Using Nomad, Consul and Vault

The CI system uses Nomad for job scheduling, plus Consul for job discovery and DNS, and Vault to store secrets.

These all have web interfaces. If you have access, you can log in at https://alinomad.cern.ch, https://aliconsul.cern.ch and https://alivault.cern.ch if on the CERN network.

Jobs are defined in a dedicated git repository.

Essential CI operations guide#

For hints on how to adapt the instructions in this section to jobs other than the CI job, see the following sections.

Where to find logs#

Logs are written out to disk by the Nomad agent under an allocation's alloc/logs/ directory. They can also be fetched or streamed using the Nomad command-line client:

# Stream logs live, as they are written:
nomad alloc logs -stderr -tail -f '<alloc-uuid>'
# Fetch and print all stored logs for this allocation (warning: lots of text!):
nomad alloc logs -stderr '<alloc-uuid>'
# If a job only has one allocation, you can directly use `-job`:
nomad alloc logs -stderr -tail -f -job repo

If you use the last command (the one with -job) on a job that has multiple allocations (such as most CI jobs), Nomad will pick a random allocation within the job and give you its logs.

Run nomad alloc logs -help for more information on the command and its options.

Stopping and restarting CI jobs#

If you want to fully bring down and redeploy a CI job, you must do this manually by stopping and rescheduling it.

Nomad has a "restart" facility for individual allocations, which may suffice, but this only reschedules individual allocs, and not necessarily for long enough for e.g. resource redistribution to happen properly. For instance, if you have one alloc waiting for a spot on a high-memory machine, and something else that doesn't need a lot of memory is taking that spot, then you may have to fully stop the latter alloc's job for the former to be properly scheduled, and afterwards, redeploy the stopped job.

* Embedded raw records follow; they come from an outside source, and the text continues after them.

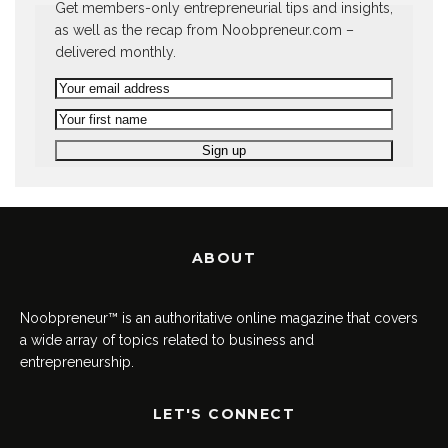
Get members-only entrepreneurial tips and insights,
as well as the recap from Noobpreneur.com –
delivered monthly.
ABOUT
Noobpreneur™ is an authoritative online magazine that covers
a wide array of topics related to business and
entrepreneurship.
LET'S CONNECT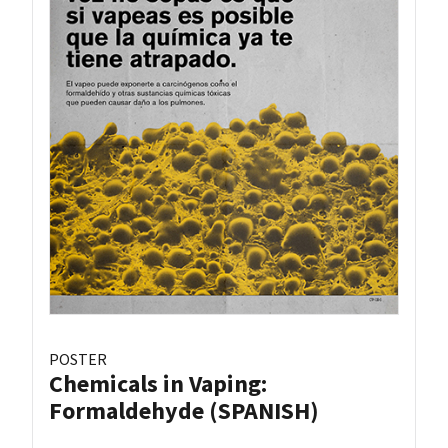
POSTER
Chemicals in Vaping:
Formaldehyde (SPANISH)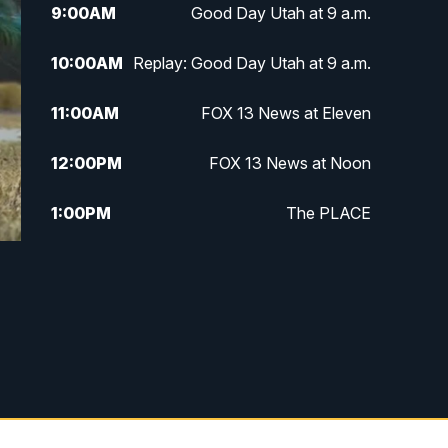
9:00
AM
Good Day Utah at 9 a.m.
10:00
AM
Replay: Good Day Utah at 9 a.m.
11:00
AM
FOX 13 News at Eleven
12:00
PM
FOX 13 News at Noon
1:00
PM
The PLACE
2:00
PM
Replay: The PLACE
5:00
PM
FOX 13 News at Five
6:00
PM
Replay: FOX 13 News at Five
9:00
PM
FOX 13 News at Nine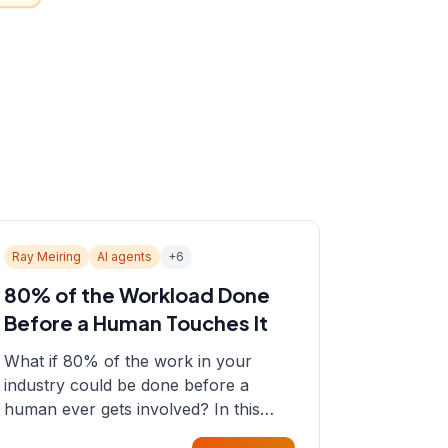
Ray Meiring
AI agents
+
6
80% of the Workload Done
Before a Human Touches It
What if 80% of the work in your
industry could be done before a
human ever gets involved? In this
episode, Sean sits down with Ray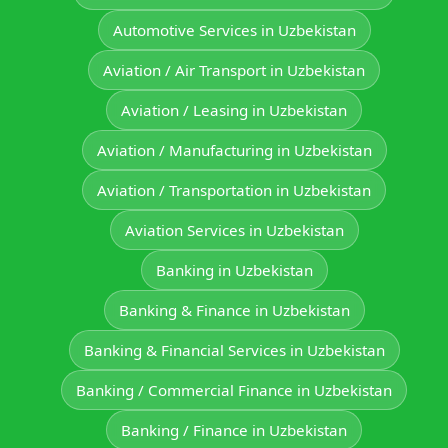
Automotive Services in Uzbekistan
Aviation / Air Transport in Uzbekistan
Aviation / Leasing in Uzbekistan
Aviation / Manufacturing in Uzbekistan
Aviation / Transportation in Uzbekistan
Aviation Services in Uzbekistan
Banking in Uzbekistan
Banking & Finance in Uzbekistan
Banking & Financial Services in Uzbekistan
Banking / Commercial Finance in Uzbekistan
Banking / Finance in Uzbekistan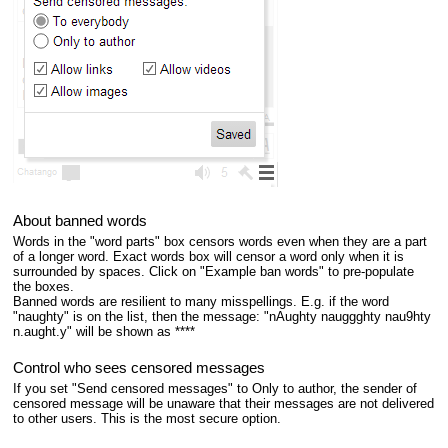
About banned words
Words in the "word parts" box censors words even when they are a part
of a longer word. Exact words box will censor a word only when it is
surrounded by spaces. Click on "Example ban words" to pre-populate
the boxes.
Banned words are resilient to many misspellings. E.g. if the word
"naughty" is on the list, then the message: "nAughty nauggghty nau9hty
n.aught.y" will be shown as ****
Control who sees censored messages
If you set "Send censored messages" to Only to author, the sender of
censored message will be unaware that their messages are not delivered
to other users. This is the most secure option.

In order to fully stop and redeploy a job, run the following commands (ci-mesosci-cs8 chosen as an example):

cd ci-jobs/ci
# First, make sure the running job is identical to the local declaration:
levant render -var-file mesosci-cs8.yaml | nomad job plan -  # no changes should be shown
# Stop all allocations of the running job:
nomad job stop ci-mesosci-cs8
# Now redeploy the job from the current definitions:
levant render -var-file mesosci-cs8.yaml | nomad job plan -  # make sure scheduling is fine
levant render -var-file mesosci-cs8.yaml | nomad job run -   # actually redeploy the job

Build areas are preserved across allocation restarts, but only if the replacement alloc runs on the same host as its predecessor. If this is not the case, it's not worth transferring the entire build directory over the network, so we just start from scratch instead. This is implemented using the following settings in the CI job definition:

group "ci" {
  ephemeral_disk {
    sticky = true
    migrate = false
  }
}

Scaling a CI job#

If you want to permanently change the number of running CI jobs for a specific type of builder (e.g. the mesosci-cs8 one), change the desired number of builders by setting the value of num_builders in mesosci-cs8.yaml.

Deploy your scaling update to the cluster by running the usual commands:

cd ci
$EDITOR mesosci-cs8.yaml                                         # change num_builders value
levant render -var-file mesosci-cs8.yaml | nomad job validate -  # check syntax
levant render -var-file mesosci-cs8.yaml | nomad job plan -      # make sure only your desired changes will be applied
levant render -var-file mesosci-cs8.yaml | nomad job run -       # actually deploy your changes
git add mesosci-cs8.yaml && git commit                           # track your changes

If you want to scale a job without committing this change to the Git repository, this can be done like so:

nomad job scale ci-mesosci-cs8 N    # N is the desired number of builders for this job

The above command will automatically install a new config/workers-pool-size file into the working area of the running builders without restarting them.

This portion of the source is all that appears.